All firearms laws are some variety of "Catch 22". Governments can do anything you cannot stop them from doing. It is easy to pass laws, difficult or next to impossible to get rid of them.
Strictly speaking, a
"Catch-22" is "a problematic situation for which the only solution is denied by a circumstance inherent in the problem or by a rule."
[13] For example, losing something is typically a conventional problem; to solve it, one looks for the lost item until one finds it. But if the thing lost is one's glasses, one cannot see to look for them — a Catch-22. The term "Catch-22" is also used more broadly to mean a tricky problem or a no-win or absurd situation.
The 2d Amendment says very clearly "the people" can own and carry firearms. It prohibits government, state and federal, from banning or restricting ownership and use.
Amendment II
A well regulated militia, being necessary to the security of a free state, the right of the people to keep and bear arms, shall not be infringed.

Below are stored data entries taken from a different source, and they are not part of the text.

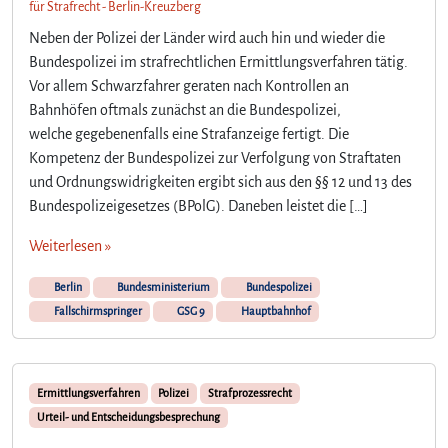
für Strafrecht - Berlin-Kreuzberg
e
r
Neben der Polizei der Länder wird auch hin und wieder die
n
Bundespolizei im strafrechtlichen Ermittlungsverfahren tätig.
e
Vor allem Schwarzfahrer geraten nach Kontrollen an
i
Bahnhöfen oftmals zunächst an die Bundespolizei,
n
welche gegebenenfalls eine Strafanzeige fertigt. Die
t
Kompetenz der Bundespolizei zur Verfolgung von Straftaten
A
n
und Ordnungswidrigkeiten ergibt sich aus den §§ 12 und 13 des
t
Bundespolizeigesetzes (BPolG). Daneben leistet die […]
r
a
Weiterlesen »
g
s
Berlin
Bundesministerium
Bundespolizei
r
Fallschirmspringer
GSG 9
Hauptbahnhof
e
c
h
t
Ermittlungsverfahren
Polizei
Strafprozessrecht
d
Urteil- und Entscheidungsbesprechung
e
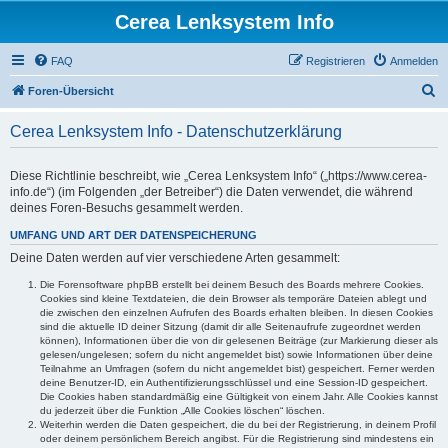
Cerea Lenksystem Info
FAQ
Registrieren
Anmelden
S
Foren-Übersicht
u
Cerea Lenksystem Info - Datenschutzerklärung
c
h
Diese Richtlinie beschreibt, wie „Cerea Lenksystem Info“ („https://www.cerea-
e
info.de“) (im Folgenden „der Betreiber“) die Daten verwendet, die während
deines Foren-Besuchs gesammelt werden.
UMFANG UND ART DER DATENSPEICHERUNG
Deine Daten werden auf vier verschiedene Arten gesammelt:
Die Forensoftware phpBB erstellt bei deinem Besuch des Boards mehrere Cookies.
Cookies sind kleine Textdateien, die dein Browser als temporäre Dateien ablegt und
die zwischen den einzelnen Aufrufen des Boards erhalten bleiben. In diesen Cookies
sind die aktuelle ID deiner Sitzung (damit dir alle Seitenaufrufe zugeordnet werden
können), Informationen über die von dir gelesenen Beiträge (zur Markierung dieser als
gelesen/ungelesen; sofern du nicht angemeldet bist) sowie Informationen über deine
Teilnahme an Umfragen (sofern du nicht angemeldet bist) gespeichert. Ferner werden
deine Benutzer-ID, ein Authentifizierungsschlüssel und eine Session-ID gespeichert.
Die Cookies haben standardmäßig eine Gültigkeit von einem Jahr. Alle Cookies kannst
du jederzeit über die Funktion „Alle Cookies löschen“ löschen.
Weiterhin werden die Daten gespeichert, die du bei der Registrierung, in deinem Profil
oder deinem persönlichem Bereich angibst. Für die Registrierung sind mindestens ein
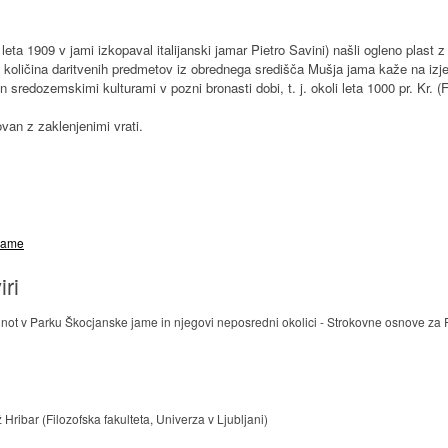
leta 1909 v jami izkopaval italijanski jamar Pietro Savini) našli ogleno plast 
a količina daritvenih predmetov iz obrednega središča Mušja jama kaže na i
sredozemskimi kulturami v pozni bronasti dobi, t. j. okoli leta 1000 pr. Kr. (Fr
ovan z zaklenjenimi vrati.
 jame
iri
not v Parku Škocjanske jame in njegovi neposredni okolici - Strokovne osnove za P
Hribar (Filozofska fakulteta, Univerza v Ljubljani)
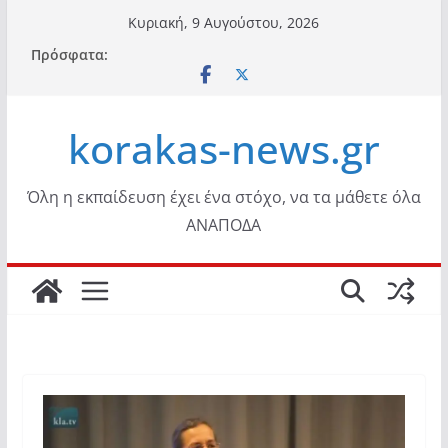
Μετάβαση
Κυριακή, 9 Αυγούστου, 2026
σε
Πρόσφατα:
περιεχόμενο
korakas-news.gr
Όλη η εκπαίδευση έχει ένα στόχο, να τα μάθετε όλα
ΑΝΑΠΟΔΑ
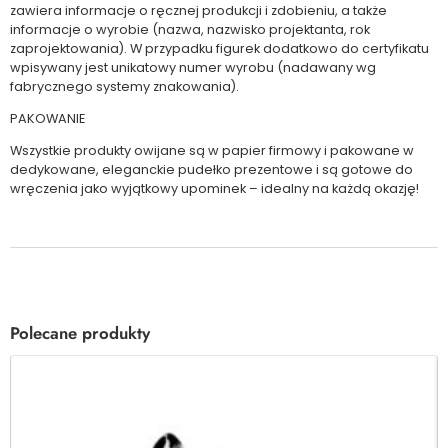
zawiera informacje o ręcznej produkcji i zdobieniu, a także
informacje o wyrobie (nazwa, nazwisko projektanta, rok
zaprojektowania). W przypadku figurek dodatkowo do certyfikatu
wpisywany jest unikatowy numer wyrobu (nadawany wg
fabrycznego systemy znakowania).
PAKOWANIE
Wszystkie produkty owijane są w papier firmowy i pakowane w
dedykowane, eleganckie pudełko prezentowe i są gotowe do
wręczenia jako wyjątkowy upominek – idealny na każdą okazję!
Polecane produkty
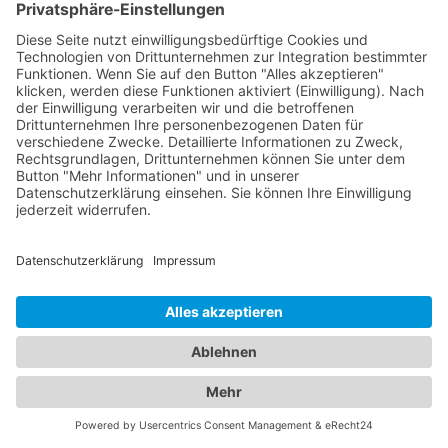
Das ist nah!
Branchenbuch
Kontakt & Hilfe
Für Unternehmen
Unternehmen hinzufügen
Anzeigenschaltung
Rechtliches
Impressum
Datenschutz
Cookie-Einstellungen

Catch 22 comes in when government passes laws that violate the 2d Amendment. The National Firearms Act did not ban any firearms or accessories, it merely taxed them and banned the importation. When it was challenged, in 1938, the
United States District Court for the Western District of Arkansas ruled the statute unconstitutional in
United States v. Miller. The government's argument was that the short barreled shotgun was not a military-type weapon and thus not a "
militia" weapon protected by the Second Amendment, from federal infringement. The District Court agreed with Miller's argument that the shotgun was legal under the Second Amendment.
The District Court ruling was overturned on a direct appeal to the
United States Supreme Court (see
United States v. Miller). No brief was filed on behalf of the defendants, and the defendants themselves did not appear before the Supreme Court. Miller himself had been murdered one month prior to the Supreme Court's decision. No evidence that such a firearm was "ordinary military equipment" had been presented at the trial court (apparently because the case had been thrown out—at the defendants' request—before evidence could be presented), although two Supreme Court justices at the time had been
United States Army officers during
World War I and may have had personal knowledge of
the use of such weapons in combat. The Supreme Court indicated it could not take
judicial notice of such a contention.
Mostly, courts brushed off 2d Amendment challenges, and when defendants try to take 2d Amendment cases to the SCOTUS it has not accepted them, at least until 2008, when the SCOTUS decided in DC v Heller that DC's ban on handguns violated the 2d Amendment. Heller was extended to the States in McDonald V Chicago.
SCOTUS has accepted a challenge to NYC's draconian firearms, and the Left is in such a panic that some senators are threatening to pack the court if the SCOTUS does not throw out the case. One can only hope that the justices show some backbone.